_REQUIRED WORK_
The required result is a copy of each line below in which "PGND" appears.

_SOURCE INFORMATION_
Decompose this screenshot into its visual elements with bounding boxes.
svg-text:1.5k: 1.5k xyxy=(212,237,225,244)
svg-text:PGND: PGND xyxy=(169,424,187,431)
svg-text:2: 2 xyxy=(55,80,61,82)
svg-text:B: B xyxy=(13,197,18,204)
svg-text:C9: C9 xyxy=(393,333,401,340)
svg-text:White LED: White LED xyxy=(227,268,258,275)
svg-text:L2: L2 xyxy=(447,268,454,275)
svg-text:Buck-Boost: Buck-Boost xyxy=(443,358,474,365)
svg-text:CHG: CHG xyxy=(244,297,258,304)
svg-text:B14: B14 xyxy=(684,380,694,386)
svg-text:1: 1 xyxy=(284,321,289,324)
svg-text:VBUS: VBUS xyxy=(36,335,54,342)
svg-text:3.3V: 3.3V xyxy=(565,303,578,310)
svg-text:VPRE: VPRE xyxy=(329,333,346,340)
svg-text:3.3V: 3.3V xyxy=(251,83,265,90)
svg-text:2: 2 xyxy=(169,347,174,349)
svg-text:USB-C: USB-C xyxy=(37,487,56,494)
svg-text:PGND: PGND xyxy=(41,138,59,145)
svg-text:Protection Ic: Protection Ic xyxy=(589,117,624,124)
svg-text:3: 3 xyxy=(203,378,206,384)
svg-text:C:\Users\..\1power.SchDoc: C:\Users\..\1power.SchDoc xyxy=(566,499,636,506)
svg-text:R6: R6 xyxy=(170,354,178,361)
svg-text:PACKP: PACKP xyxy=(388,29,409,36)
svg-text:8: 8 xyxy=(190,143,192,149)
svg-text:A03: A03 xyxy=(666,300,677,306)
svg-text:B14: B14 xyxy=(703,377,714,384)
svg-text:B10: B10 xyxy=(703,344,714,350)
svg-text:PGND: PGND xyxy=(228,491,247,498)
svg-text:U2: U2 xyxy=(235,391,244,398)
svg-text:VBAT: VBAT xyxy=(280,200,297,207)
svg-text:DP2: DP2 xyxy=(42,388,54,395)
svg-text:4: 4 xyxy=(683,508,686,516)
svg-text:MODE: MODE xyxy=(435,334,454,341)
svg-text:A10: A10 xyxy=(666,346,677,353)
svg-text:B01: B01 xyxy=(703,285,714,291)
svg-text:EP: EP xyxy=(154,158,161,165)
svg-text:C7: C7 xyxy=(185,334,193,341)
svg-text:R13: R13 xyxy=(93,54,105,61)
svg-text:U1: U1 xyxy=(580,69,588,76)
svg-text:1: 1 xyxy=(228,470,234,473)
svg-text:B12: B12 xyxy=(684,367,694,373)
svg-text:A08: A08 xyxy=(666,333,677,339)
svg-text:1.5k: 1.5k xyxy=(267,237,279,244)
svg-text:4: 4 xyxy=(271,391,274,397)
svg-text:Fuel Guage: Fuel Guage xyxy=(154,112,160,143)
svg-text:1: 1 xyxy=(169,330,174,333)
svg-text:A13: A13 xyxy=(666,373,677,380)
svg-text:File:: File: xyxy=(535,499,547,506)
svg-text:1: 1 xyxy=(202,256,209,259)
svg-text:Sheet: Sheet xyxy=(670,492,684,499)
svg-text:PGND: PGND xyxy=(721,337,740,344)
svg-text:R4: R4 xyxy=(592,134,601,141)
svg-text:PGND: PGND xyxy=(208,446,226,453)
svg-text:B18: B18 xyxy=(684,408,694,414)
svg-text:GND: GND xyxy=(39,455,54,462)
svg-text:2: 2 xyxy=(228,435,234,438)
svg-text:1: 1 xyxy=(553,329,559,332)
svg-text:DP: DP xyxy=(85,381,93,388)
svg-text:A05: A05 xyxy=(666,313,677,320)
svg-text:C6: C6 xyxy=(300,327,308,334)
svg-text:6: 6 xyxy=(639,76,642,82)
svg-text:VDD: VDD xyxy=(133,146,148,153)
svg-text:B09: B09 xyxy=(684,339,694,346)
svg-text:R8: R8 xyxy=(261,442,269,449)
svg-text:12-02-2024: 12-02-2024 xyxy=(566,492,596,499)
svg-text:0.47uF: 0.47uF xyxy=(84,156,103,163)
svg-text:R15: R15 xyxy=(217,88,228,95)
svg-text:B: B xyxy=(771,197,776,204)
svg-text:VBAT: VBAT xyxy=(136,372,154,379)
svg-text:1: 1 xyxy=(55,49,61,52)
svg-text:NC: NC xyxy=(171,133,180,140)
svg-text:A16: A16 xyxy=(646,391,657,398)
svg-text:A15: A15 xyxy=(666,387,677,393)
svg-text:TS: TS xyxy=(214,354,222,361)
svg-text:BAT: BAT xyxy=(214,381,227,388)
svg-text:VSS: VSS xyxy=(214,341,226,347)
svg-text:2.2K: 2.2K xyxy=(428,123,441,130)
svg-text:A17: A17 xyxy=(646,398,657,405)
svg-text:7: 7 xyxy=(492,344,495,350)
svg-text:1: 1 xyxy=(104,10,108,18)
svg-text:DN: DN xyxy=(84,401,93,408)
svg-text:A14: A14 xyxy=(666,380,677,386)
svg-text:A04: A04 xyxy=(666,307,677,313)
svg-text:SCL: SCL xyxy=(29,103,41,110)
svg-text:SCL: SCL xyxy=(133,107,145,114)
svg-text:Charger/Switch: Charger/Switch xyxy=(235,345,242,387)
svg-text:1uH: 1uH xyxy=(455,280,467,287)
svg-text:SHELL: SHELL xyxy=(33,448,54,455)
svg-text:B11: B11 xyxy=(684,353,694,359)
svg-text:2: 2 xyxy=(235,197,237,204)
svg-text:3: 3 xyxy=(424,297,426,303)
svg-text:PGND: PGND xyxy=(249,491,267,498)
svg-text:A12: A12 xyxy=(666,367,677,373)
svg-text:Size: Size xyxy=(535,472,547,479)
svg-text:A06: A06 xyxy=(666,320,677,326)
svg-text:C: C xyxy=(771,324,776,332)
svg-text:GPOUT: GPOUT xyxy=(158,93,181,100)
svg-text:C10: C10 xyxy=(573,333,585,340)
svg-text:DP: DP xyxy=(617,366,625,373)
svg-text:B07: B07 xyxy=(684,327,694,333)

_WRITTEN ANSWER_
svg-text:PGND: PGND xyxy=(169,424,187,431)
svg-text:PGND: PGND xyxy=(41,138,59,145)
svg-text:PGND: PGND xyxy=(228,491,247,498)
svg-text:PGND: PGND xyxy=(721,337,740,344)
svg-text:PGND: PGND xyxy=(208,446,226,453)
svg-text:PGND: PGND xyxy=(249,491,267,498)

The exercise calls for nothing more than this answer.